Casey and Ana Swanson author of an April 2016 post  How the U.S. became one of the world’s biggest tax havens note that, contrary to popular belief, notorious tax havens such as the Cayman Islands, Jersey and the Bahamas werre far less permissive in offering them (as researchers) shell companies than states such as—primarily, Delaware, Nevada, and Wyoming—but also including Montana, South Dakota, Wyoming  and New York.

A combination of lax requirements at the federal government level and the abuse of federalism at the level of the states has created this dilemma.  Although the federal government has signed on to international agreements committing the United States to disclose company ownership—and even though many other offshore havens require this basic level of transparency—the US federal government does not force registering companies to identify their “beneficial owners” (those who will ultimately benefit from the company’s business or holdings).  Federal officials who do seek such information, moreover, encounter push-back from state-level authorities. For their part, U.S. company service providers—the groups that form “shell companies”* on behalf of anonymous clients—face relatively little pressure to do such identification, certainly not from the states benefiting from the registrations.

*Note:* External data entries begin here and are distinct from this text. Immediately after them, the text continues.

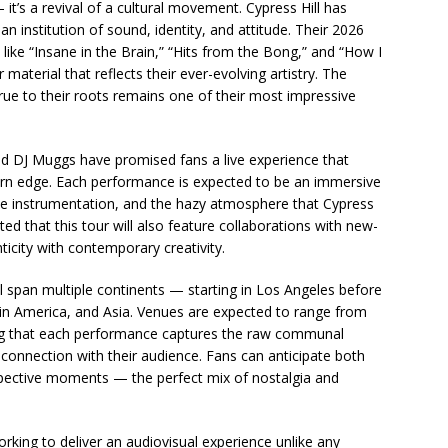
t’s a revival of a cultural movement. Cypress Hill has
 institution of sound, identity, and attitude. Their 2026
 like “Insane in the Brain,” “Hits from the Bong,” and “How I
 material that reflects their ever-evolving artistry. The
 true to their roots remains one of their most impressive
 DJ Muggs have promised fans a live experience that
ern edge. Each performance is expected to be an immersive
ive instrumentation, and the hazy atmosphere that Cypress
ed that this tour will also feature collaborations with new-
ticity with contemporary creativity.
l span multiple continents — starting in Los Angeles before
in America, and Asia. Venues are expected to range from
ing that each performance captures the raw communal
 connection with their audience. Fans can anticipate both
pective moments — the perfect mix of nostalgia and
rking to deliver an audiovisual experience unlike any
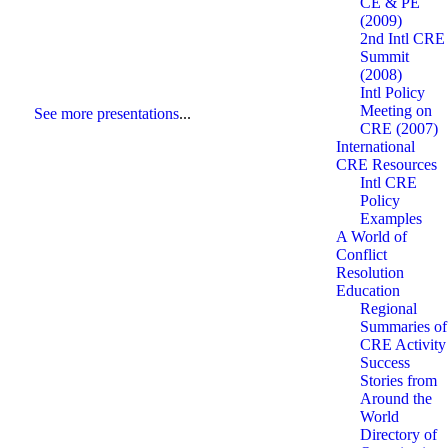
CE & PE
(2009)
2nd Intl CRE
Summit
(2008)
Intl Policy
Meeting on
See more presentations
...
CRE (2007)
International
CRE Resources
Intl CRE
Policy
Examples
A World of
Conflict
Resolution
Education
Regional
Summaries of
CRE Activity
Success
Stories from
Around the
World
Directory of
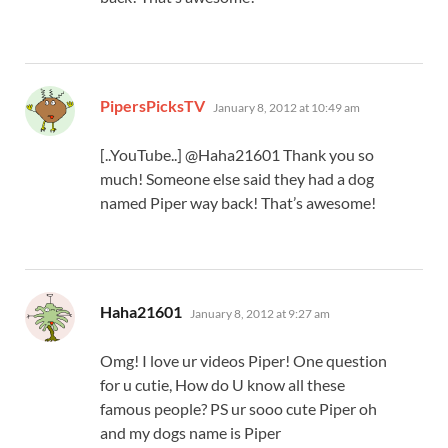
says:
PipersPicksTV
January 8, 2012 at 10:49 am
[..YouTube..] @Haha21601 Thank you so
much! Someone else said they had a dog
named Piper way back! That’s awesome!
says:
Haha21601
January 8, 2012 at 9:27 am
Omg! I love ur videos Piper! One question
for u cutie, How do U know all these
famous people? PS ur sooo cute Piper oh
and my dogs name is Piper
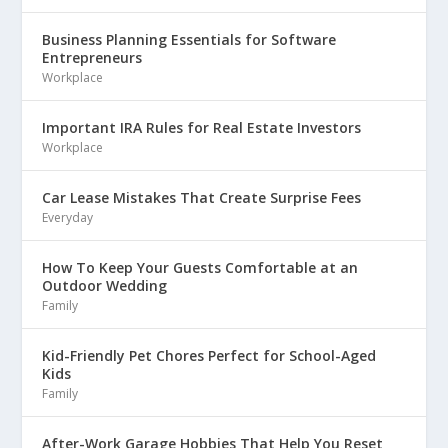
Business Planning Essentials for Software
Entrepreneurs
Workplace
Important IRA Rules for Real Estate Investors
Workplace
Car Lease Mistakes That Create Surprise Fees
Everyday
How To Keep Your Guests Comfortable at an
Outdoor Wedding
Family
Kid-Friendly Pet Chores Perfect for School-Aged
Kids
Family
After-Work Garage Hobbies That Help You Reset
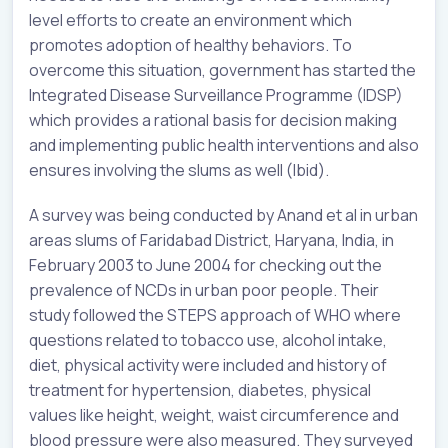
level efforts to create an environment which
promotes adoption of healthy behaviors. To
overcome this situation, government has started the
Integrated Disease Surveillance Programme (IDSP)
which provides a rational basis for decision making
and implementing public health interventions and also
ensures involving the slums as well (Ibid).
A survey was being conducted by Anand et al in urban
areas slums of Faridabad District, Haryana, India, in
February 2003 to June 2004 for checking out the
prevalence of NCDs in urban poor people. Their
study followed the STEPS approach of WHO where
questions related to tobacco use, alcohol intake,
diet, physical activity were included and history of
treatment for hypertension, diabetes, physical
values like height, weight, waist circumference and
blood pressure were also measured. They surveyed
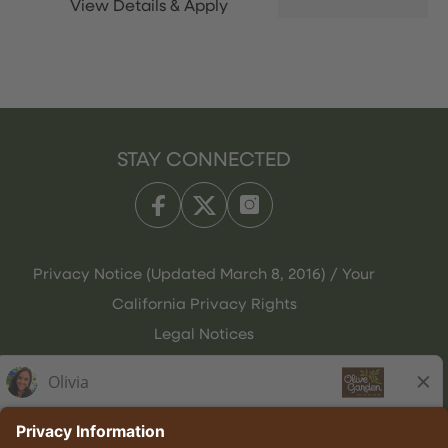
STAY CONNECTED
Privacy Notice (Updated March 8, 2016) / Your
California Privacy Rights
Legal Notices
Olive Garden Italian Kitchen
Employee Onboarding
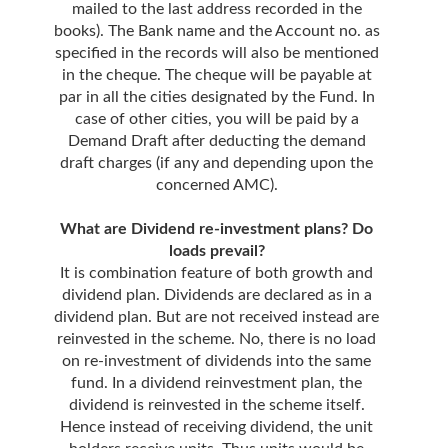
mailed to the last address recorded in the
books). The Bank name and the Account no. as
specified in the records will also be mentioned
in the cheque. The cheque will be payable at
par in all the cities designated by the Fund. In
case of other cities, you will be paid by a
Demand Draft after deducting the demand
draft charges (if any and depending upon the
concerned AMC).
What are Dividend re-investment plans? Do
loads prevail?
It is combination feature of both growth and
dividend plan. Dividends are declared as in a
dividend plan. But are not received instead are
reinvested in the scheme. No, there is no load
on re-investment of dividends into the same
fund. In a dividend reinvestment plan, the
dividend is reinvested in the scheme itself.
Hence instead of receiving dividend, the unit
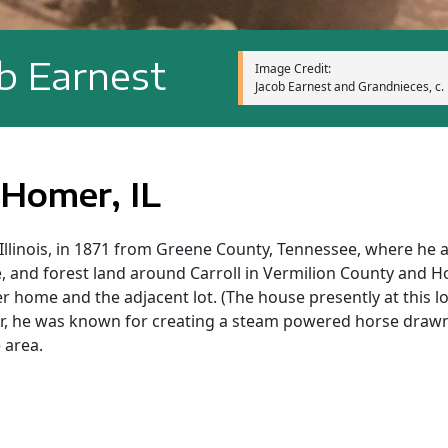
b Earnest
Image Credit:
Jacob Earnest and Grandnieces, c. 
 Homer, IL
 Illinois, in 1871 from Greene County, Tennessee, where he 
e, and forest land around Carroll in Vermilion County and
 home and the adjacent lot. (The house presently at this loc
ter, he was known for creating a steam powered horse draw
 area.
y, County Road 2500 E just west off County Road 800 N, 13 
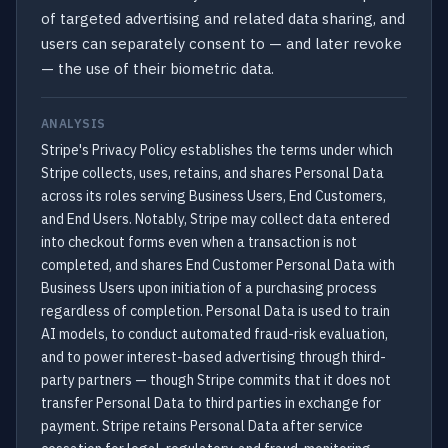
of targeted advertising and related data sharing, and
users can separately consent to — and later revoke
— the use of their biometric data.
ANALYSIS
Stripe's Privacy Policy establishes the terms under which
Stripe collects, uses, retains, and shares Personal Data
across its roles serving Business Users, End Customers,
and End Users. Notably, Stripe may collect data entered
into checkout forms even when a transaction is not
completed, and shares End Customer Personal Data with
Business Users upon initiation of a purchasing process
regardless of completion. Personal Data is used to train
AI models, to conduct automated fraud-risk evaluation,
and to power interest-based advertising through third-
party partners — though Stripe commits that it does not
transfer Personal Data to third parties in exchange for
payment. Stripe retains Personal Data after service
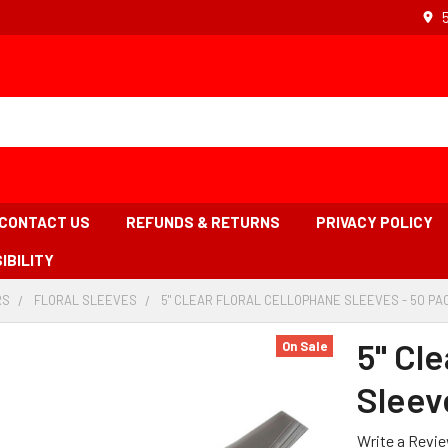
CONTACT US
REFUNDS & RETURNS
PRIVACY POLICY
IBILITY
RS
-
FLORAL SLEEVES
-
5" CLEAR FLORAL CELLOPHANE SLEEVES - 50 PA
BREADCRUMB
BREADCRUMB
LINK
LINK
5" Cle
On Sale
Sleev
Write a Revi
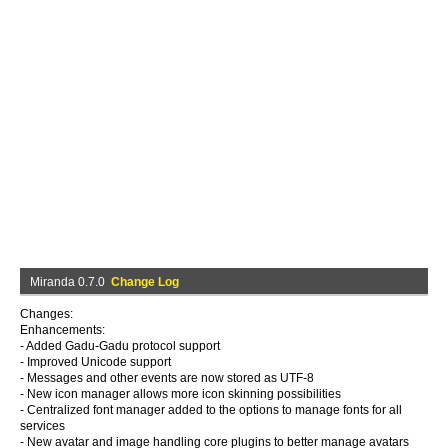
Miranda 0.7.0
Change Log
Changes:
Enhancements:
- Added Gadu-Gadu protocol support
- Improved Unicode support
- Messages and other events are now stored as UTF-8
- New icon manager allows more icon skinning possibilities
- Centralized font manager added to the options to manage fonts for all
services
- New avatar and image handling core plugins to better manage avatars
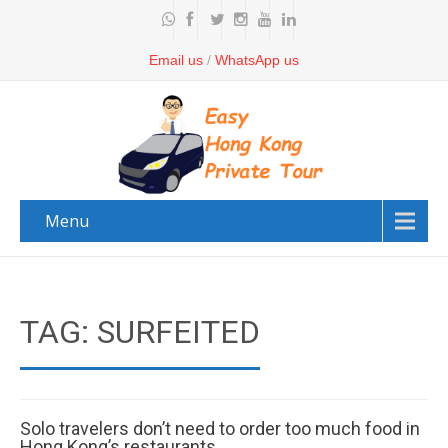
Email us
/
WhatsApp us
Menu
TAG: SURFEITED
Solo travelers don’t need to order too much food in
Hong Kong’s restaurants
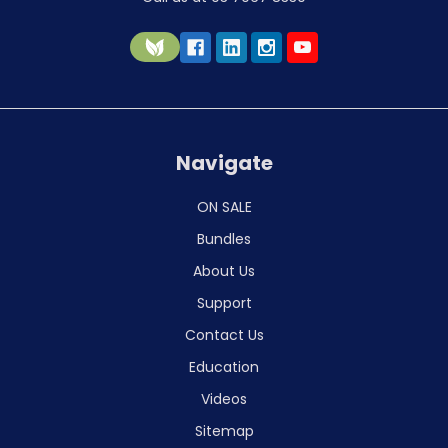
Navigate
ON SALE
Bundles
About Us
Support
Contact Us
Education
Videos
Sitemap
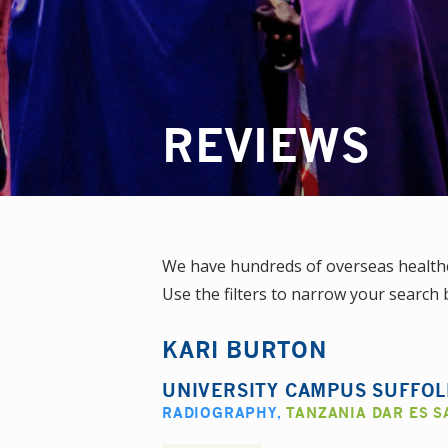
REVIEWS
We have hundreds of overseas healthc
Use the filters to narrow your search b
KARI BURTON
UNIVERSITY CAMPUS SUFFO
RADIOGRAPHY
,
TANZANIA DAR ES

Because the negative consequences of their permissiveness mostly land elsewhere—and serve to let kleptocrats plunder their own countries, Michel notes, the states have little reason to introduce stricter rules or to more rigorously enforce those already in place. A 2016 investigation by National Public Radio found that Wyoming had audited only 20 of its 450 company service providers since 2009.

The negative consequences of the secrecy provided by shell companies hit home as well, however.  Anonymous companies represent an important nexus of corruption, money laundering, transnational organized crime, and terrorism, which directly harm U.S. interests. As a recent highly-informative post by Jodi Vittori, on the Council on Foreign Relations site, points out the secrecy enables “terrorists, criminals, and their ilk to use American corporations, real estate, and trusts to finance activities that harm the United States and its foreign interests.”

The effects of the secrecy may get Congress to act: current bills include Corporate Transparency Act (S.1717/H.R. 3089) and the True Incorporation Transparency for Law Enforcement (TITLE) Act (S. 1454).

*Anonymous shell companies are often no more than a title in a corporate registry and a name plate on a door; the actual person or persons who own and control the company—the so-called beneficial owners—are either concealed or not recorded at all. These companies enable the powerful and connected to hide their assets from law enforcement, tax authorities, or other interested parties, frequently by nesting these companies inside a complex web of businesses incorporated in different jurisdictions.

Often, shell companies are established through a corporate service provider—a company that can incorporate on behalf of one or more individuals, a firm, a charity, or some other party. Instead of recording the actual beneficial owners, the company can be registered to someone who rents out his or her identity, known as a nominee. This nominee can be a lawyer, law firm, relative, or other person connected to the real owner, or even another company or trust, which itself may be anonymously owned.1


1 Jodi Vittori, How Anonymous Shell Companies Finance Insurgents, Criminals, and Dictators, Council on Foreign Relations.